If you missed out on the yesterday’s post, you should read it here: I just want to be normal. by @Gbemisola_A before continuing with today’s post.
Pakistani weddings are so different. It all went so fast yet I went through it all in slow motion. First there was the proposal party which held at my ‘rented family’s’ house with my rented parents and siblings. Then came the engagement, I can’t even remember what happened or how it happened. After that was the Dholki, I liked this one, I got Henna all over my hands and legs and I thought it was pretty. After that was the Mehndi which I got even more Henna. Finally came the Shaadi, the wedding itself. Here I was, a young girl in her second year marrying a man who had overnight become a stranger to her and of course £500,000 richer than I was before it all. I guess this is pretty normal. I am now Mrs Vanessa Tauseef, my names don’t complement each other.
Now I spend most days just talking to myself in my room. ‘My husband’ hardly comes home. Spends most of his time with his true bride. The power of a British passport. Shahid Tauseef never loved me, he never even liked me, but he needed me, he needed me so desperately, I was the gateway to a better British life. I thought I was more to him but I was merely a pawn in his large game of chess. I was the ticket for his family and bride to come into the UK and be citizens as well. I would never forget the day he texted me to come out, I never should have gone, I remember clearly the words he said to me as we sat on the bench just outside my apartment building. “Vanessa, I know you care for me, and I need a favour. My student visa would run out and I have not been using it, I have been working, I need you to marry me so I can stay in the country, I know you’re a citizen and I know you care for me that much, you can’t afford to see me go, do you really want to lose me?’. I was so naive, so gullible, I saw the pain in his eyes and I was so utterly in love with this normal man that I agreed to do it. I didn’t want the money but his father insisted. It is a lot of money, I just couldn’t say no.
It’s been almost a year now, sadly the rules have changed in the UK, not only do you have to have proof of the whole marriage shenanigans, you also have to remain married for at least 10 years, remaining in the UK. ‘My husband’ wasn’t aware of all the rules but now that he knows he is terribly bitter. He carries out his anger on me, he blames me for all of it, he beats me, insults me, deprives me of dignity and altogether demeans me.
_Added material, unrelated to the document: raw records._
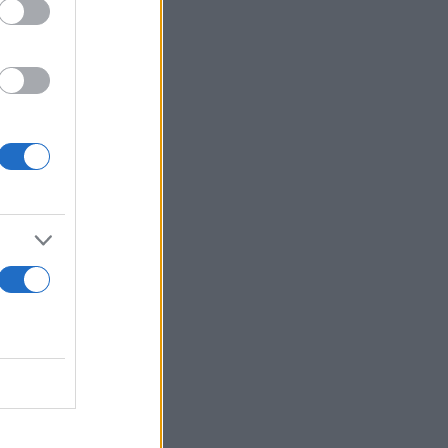
κθεσης για
ει τη
σμο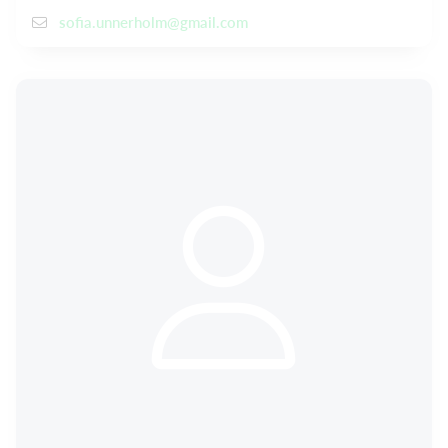
sofia.unnerholm@gmail.com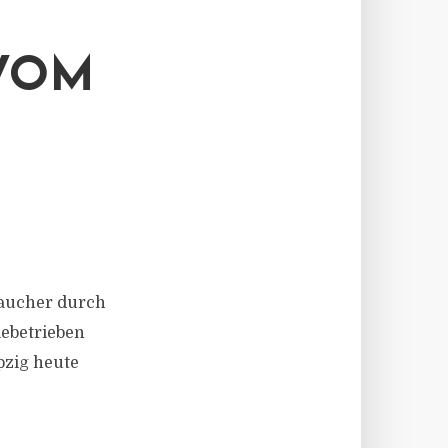
OM M
raucher durch
ebetrieben
pzig heute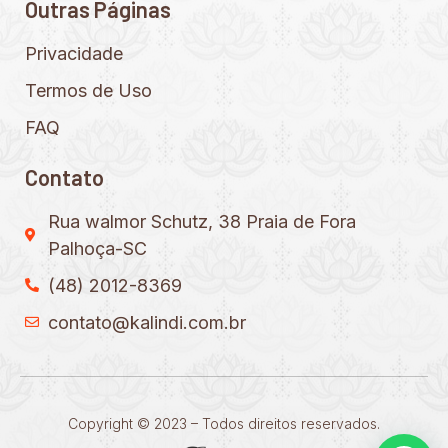
Outras Páginas
Privacidade
Termos de Uso
FAQ
Contato
Rua walmor Schutz, 38 Praia de Fora
Palhoça-SC
(48) 2012-8369
contato@kalindi.com.br
Copyright © 2023 – Todos direitos reservados.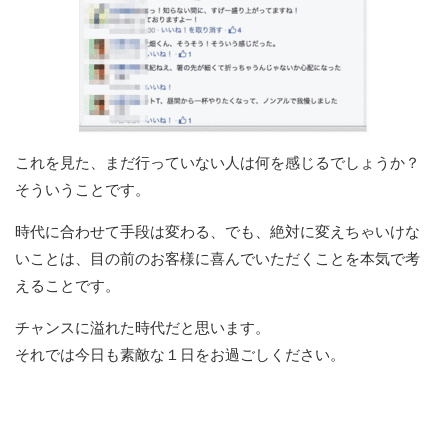
これを見た、まだ行っていない人は何を感じるでしょうか？
そういうことです。
時代に合わせて手段は変わる、でも、絶対に変えちゃいけな
いことは、目の前のお客様に喜んでいただくことを本気で考
えることです。
チャンスに溢れた時代だと思います。
それでは今日も素敵な１日をお過ごしください。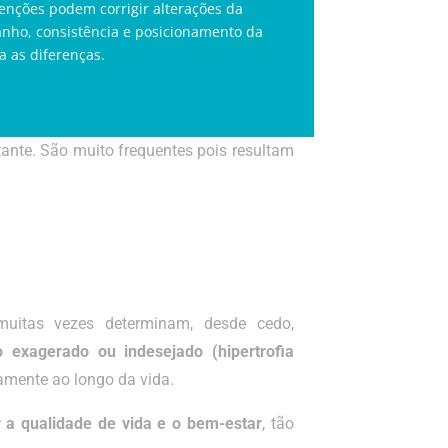
venções podem corrigir alterações da
nho, consistência e posicionamento da
 as diferenças.
ante. São muito frequentes pois resultam
muitas vezes determinam, desde cedo,
exagerado ou indesejado (hipertrofia
vamente ao longo da vida.
 a qualidade de vida e o bem-estar
, tão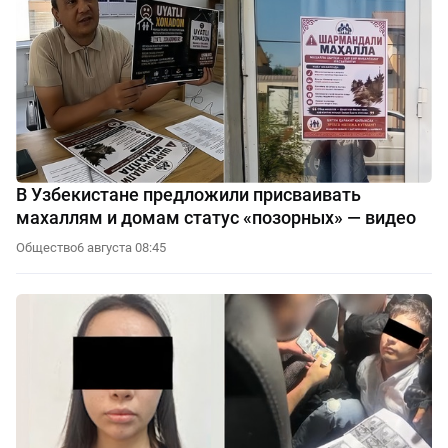
В Узбекистане предложили присваивать
махаллям и домам статус «позорных» — видео
Общество
6 августа 08:45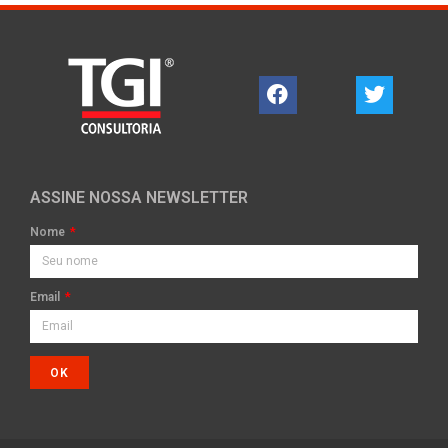
ASSINE NOSSA NEWSLETTER
Nome
Email
OK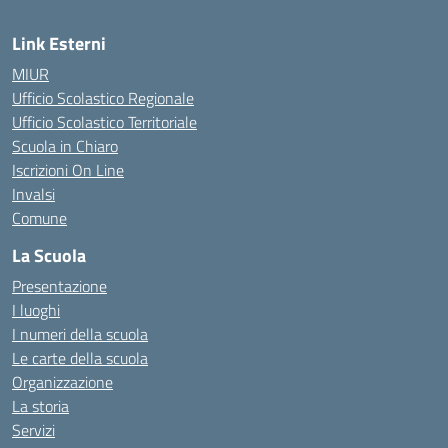
Link Esterni
MIUR
Ufficio Scolastico Regionale
Ufficio Scolastico Territoriale
Scuola in Chiaro
Iscrizioni On Line
Invalsi
Comune
La Scuola
Presentazione
I luoghi
I numeri della scuola
Le carte della scuola
Organizzazione
La storia
Servizi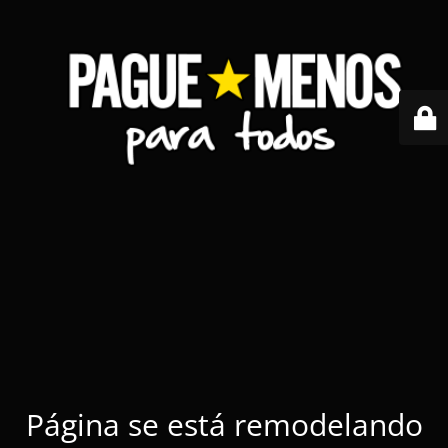
Página se está remodelando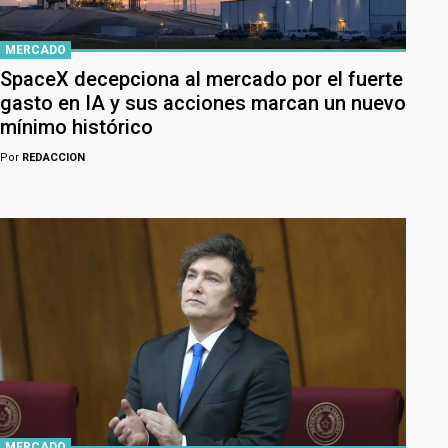
MERCADO
SpaceX decepciona al mercado por el fuerte
gasto en IA y sus acciones marcan un nuevo
mínimo histórico
Por
REDACCION
MERCADO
The one person in my life I thought was normal was one of the most abnormal people I had ever met in my life, this was why I knew I had to do something.
It felt good returning all the money to Shahid’s father. It felt even better turning myself in to the police and telling them all I had done, I knew deep down somewhere in me that purchasing a gun and doing what I had in mind wouldn’t have helped me,I felt liberated and at peace this way and I could move on with my life. What I didn’t expect was ending up in the same mental clinic with my mother for severe bipolar disorder and Major depression disorder.
Well here I am now, again on a search for normalcy, but what exactly is normal? Is it perfection or is it a word made up in our minds that makes us somehow part of a wider vast system, and gives us a feeling of involvement? Is it that thing that differentiates a functional family from one that isn’t? What exactly is it? I ask myself everyday. All I wanted was a mother to love, a father to look up to and a life to look forward to.
Well I guess I’ll never know what ‘normal’ is.